■ Action item ■
In the records that follow, show each line where the word "Swiss" is present.

Stored records:
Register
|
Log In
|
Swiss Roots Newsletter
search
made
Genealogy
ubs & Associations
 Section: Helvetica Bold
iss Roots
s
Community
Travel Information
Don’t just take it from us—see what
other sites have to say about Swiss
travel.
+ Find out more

■ Answer to the problem ■
Swiss Roots Newsletter
other sites have to say about Swiss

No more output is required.